In this Article, we argue the internal corporate governance structure of the big accounting firm is fundamentally flawed, and that this flaw contributed to the current crisis of confidence in the integrity of public reporting. The incentive structure within accounting firms makes it virtually impossible for auditors to be independent of significant clients like Enron. The result has been a change in the balance of economic power between accounting firms and their clients - individual audit partners suffer from client capture. In addition, to their lack of independence, accounting firms and partners lack accountability in part due to the advent of the limited liability partnership structure. Despite these problems, federal securities laws and regulations require auditors to provide independent audits to companies. The result has been the commodification of audits and a market in which audits are bought and sold. As a consequence, audits no longer serve the economic purpose for which they were required - providing information that protects investors and leads to the efficient pricing of securities. Although the provisions of the Sarbanes-Oxley Act offer some help in resolving the capture, governance, and commodification concerns we raise, we conclude that more is needed. Sarbanes-Oxley established the Public Company Accounting Oversight Board. This Board is to register the public accounting firms, set standards for their reports, inspect and investigate the firms, and, when appropriate, sanction firms and individuals. To be successful, the Board will have to replace the incentive system eliminated with the creation of LLPs with its own set of rules and standards, which it will have to enforce vigorously.
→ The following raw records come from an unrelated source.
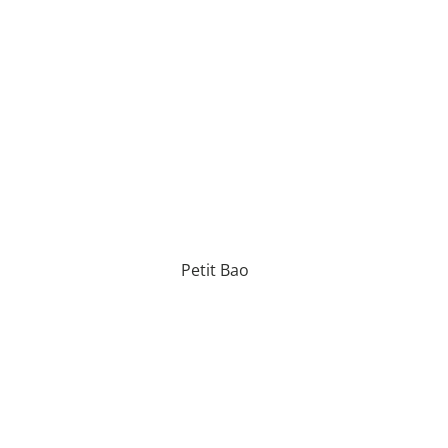
Petit Bao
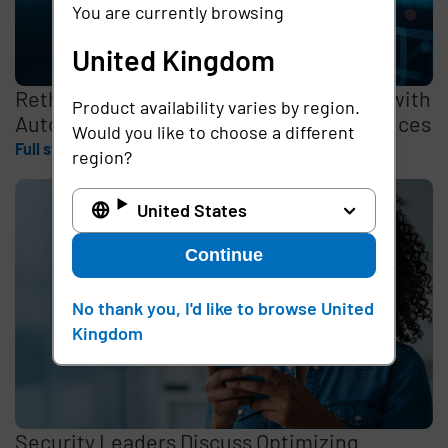
You are currently browsing
United Kingdom
Rethinking the Cybersecurity Skills Gap with
Product availability varies by region.
Automation, Identity, and Managed Services
Would you like to choose a different
Full story
region?
United States
Continue
No thank you, I'd like to browse United
Kingdom
Security Leaders Discuss Optimizing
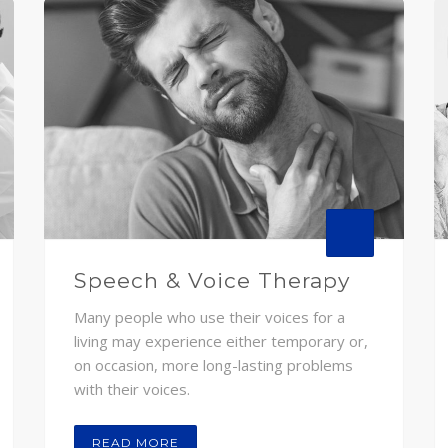
Speech & Voice Therapy
Many people who use their voices for a
living may experience either temporary or,
on occasion, more long-lasting problems
with their voices.
READ MORE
In addition, Sarbanes-Oxley provides new standards for auditor independence, establishing a requirement that audit firms rotate the partners assigned to clients in order to prevent capture. We conclude that this provision is less likely to achieve its goal, as long as client satisfaction remains the dominant measure of partner performance. Instead, we argue that until lead audit partners are confident that they can fire dishonest clients without fear that doing so will result in the destruction of their own careers, the problems that contributed to the Enron and other significant corporate failures will continue to exist.